[Page layout parsing data]
= Beginning of Section =
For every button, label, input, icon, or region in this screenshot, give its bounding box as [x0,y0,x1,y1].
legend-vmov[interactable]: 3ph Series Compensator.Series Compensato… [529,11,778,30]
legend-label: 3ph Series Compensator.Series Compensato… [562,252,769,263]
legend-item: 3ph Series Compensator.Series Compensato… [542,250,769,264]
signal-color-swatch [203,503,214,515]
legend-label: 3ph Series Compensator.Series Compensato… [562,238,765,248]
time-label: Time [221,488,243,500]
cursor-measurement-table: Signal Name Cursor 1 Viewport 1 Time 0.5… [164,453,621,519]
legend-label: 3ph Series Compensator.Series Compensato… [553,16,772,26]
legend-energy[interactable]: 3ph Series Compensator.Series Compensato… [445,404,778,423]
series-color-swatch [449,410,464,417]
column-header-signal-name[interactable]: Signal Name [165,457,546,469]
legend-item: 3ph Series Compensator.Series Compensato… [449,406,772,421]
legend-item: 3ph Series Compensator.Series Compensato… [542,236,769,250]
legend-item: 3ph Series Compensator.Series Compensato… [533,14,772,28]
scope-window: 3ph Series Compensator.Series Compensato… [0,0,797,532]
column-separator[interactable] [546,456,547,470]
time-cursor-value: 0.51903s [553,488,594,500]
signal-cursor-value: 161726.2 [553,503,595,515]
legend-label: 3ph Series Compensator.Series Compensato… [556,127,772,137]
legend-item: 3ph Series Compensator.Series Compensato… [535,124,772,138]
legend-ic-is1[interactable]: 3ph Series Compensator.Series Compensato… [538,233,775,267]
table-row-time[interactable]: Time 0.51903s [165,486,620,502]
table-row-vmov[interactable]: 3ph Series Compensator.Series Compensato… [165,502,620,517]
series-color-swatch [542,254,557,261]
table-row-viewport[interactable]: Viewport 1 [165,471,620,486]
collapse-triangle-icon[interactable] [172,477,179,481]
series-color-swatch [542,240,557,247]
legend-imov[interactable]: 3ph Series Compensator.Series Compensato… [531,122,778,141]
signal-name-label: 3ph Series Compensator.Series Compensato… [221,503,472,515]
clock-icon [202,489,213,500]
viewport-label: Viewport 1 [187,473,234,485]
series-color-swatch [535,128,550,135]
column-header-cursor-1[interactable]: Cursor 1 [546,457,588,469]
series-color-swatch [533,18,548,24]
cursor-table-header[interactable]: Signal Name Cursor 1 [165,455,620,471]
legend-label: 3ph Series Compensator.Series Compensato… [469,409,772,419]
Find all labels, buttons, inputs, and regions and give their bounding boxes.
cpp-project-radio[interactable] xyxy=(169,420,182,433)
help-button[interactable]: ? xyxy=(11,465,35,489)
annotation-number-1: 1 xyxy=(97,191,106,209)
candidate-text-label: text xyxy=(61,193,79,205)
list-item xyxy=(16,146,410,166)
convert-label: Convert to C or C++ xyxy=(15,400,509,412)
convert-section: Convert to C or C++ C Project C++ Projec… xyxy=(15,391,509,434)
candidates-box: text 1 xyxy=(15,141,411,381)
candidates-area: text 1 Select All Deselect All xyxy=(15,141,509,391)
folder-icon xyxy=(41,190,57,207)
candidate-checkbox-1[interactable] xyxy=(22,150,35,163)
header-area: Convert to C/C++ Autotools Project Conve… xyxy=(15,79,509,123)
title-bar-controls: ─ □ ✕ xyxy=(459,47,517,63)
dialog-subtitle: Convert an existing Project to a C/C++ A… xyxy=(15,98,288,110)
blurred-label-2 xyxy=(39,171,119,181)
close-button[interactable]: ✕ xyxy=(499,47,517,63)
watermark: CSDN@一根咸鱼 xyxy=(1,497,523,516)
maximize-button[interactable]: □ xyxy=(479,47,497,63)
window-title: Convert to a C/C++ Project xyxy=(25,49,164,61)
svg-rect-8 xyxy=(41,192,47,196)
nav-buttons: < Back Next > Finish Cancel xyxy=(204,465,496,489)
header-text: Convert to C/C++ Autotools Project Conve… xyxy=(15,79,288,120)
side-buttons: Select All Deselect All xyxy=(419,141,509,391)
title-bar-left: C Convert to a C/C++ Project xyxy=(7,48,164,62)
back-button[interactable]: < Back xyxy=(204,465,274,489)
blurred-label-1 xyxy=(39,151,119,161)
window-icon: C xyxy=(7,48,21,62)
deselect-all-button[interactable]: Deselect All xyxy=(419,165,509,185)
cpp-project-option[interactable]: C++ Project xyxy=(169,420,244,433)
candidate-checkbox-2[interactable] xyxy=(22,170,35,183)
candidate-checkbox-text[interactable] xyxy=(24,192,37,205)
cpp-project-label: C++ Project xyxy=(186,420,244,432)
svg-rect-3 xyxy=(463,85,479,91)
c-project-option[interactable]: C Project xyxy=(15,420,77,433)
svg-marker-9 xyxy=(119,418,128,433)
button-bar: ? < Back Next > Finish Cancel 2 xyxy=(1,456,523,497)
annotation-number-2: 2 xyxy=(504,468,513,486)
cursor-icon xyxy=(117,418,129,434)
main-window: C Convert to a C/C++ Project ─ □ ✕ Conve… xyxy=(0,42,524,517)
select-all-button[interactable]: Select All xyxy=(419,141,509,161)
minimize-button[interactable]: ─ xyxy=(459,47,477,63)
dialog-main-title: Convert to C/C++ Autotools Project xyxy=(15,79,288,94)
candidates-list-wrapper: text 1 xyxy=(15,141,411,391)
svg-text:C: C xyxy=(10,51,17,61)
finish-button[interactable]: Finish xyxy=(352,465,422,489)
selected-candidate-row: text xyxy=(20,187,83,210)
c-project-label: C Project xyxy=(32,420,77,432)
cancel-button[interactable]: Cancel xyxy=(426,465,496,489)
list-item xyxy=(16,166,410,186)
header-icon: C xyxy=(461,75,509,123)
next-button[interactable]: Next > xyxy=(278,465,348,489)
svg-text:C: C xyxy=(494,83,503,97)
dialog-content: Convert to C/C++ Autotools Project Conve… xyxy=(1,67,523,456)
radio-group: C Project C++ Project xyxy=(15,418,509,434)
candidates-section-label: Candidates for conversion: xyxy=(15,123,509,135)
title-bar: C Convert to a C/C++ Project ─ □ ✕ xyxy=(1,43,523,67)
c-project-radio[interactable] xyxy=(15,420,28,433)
= End of Section =
_What is being asked_
Across the entries above, how many lines include "main"? State only that number.

_Result of the exercise_
2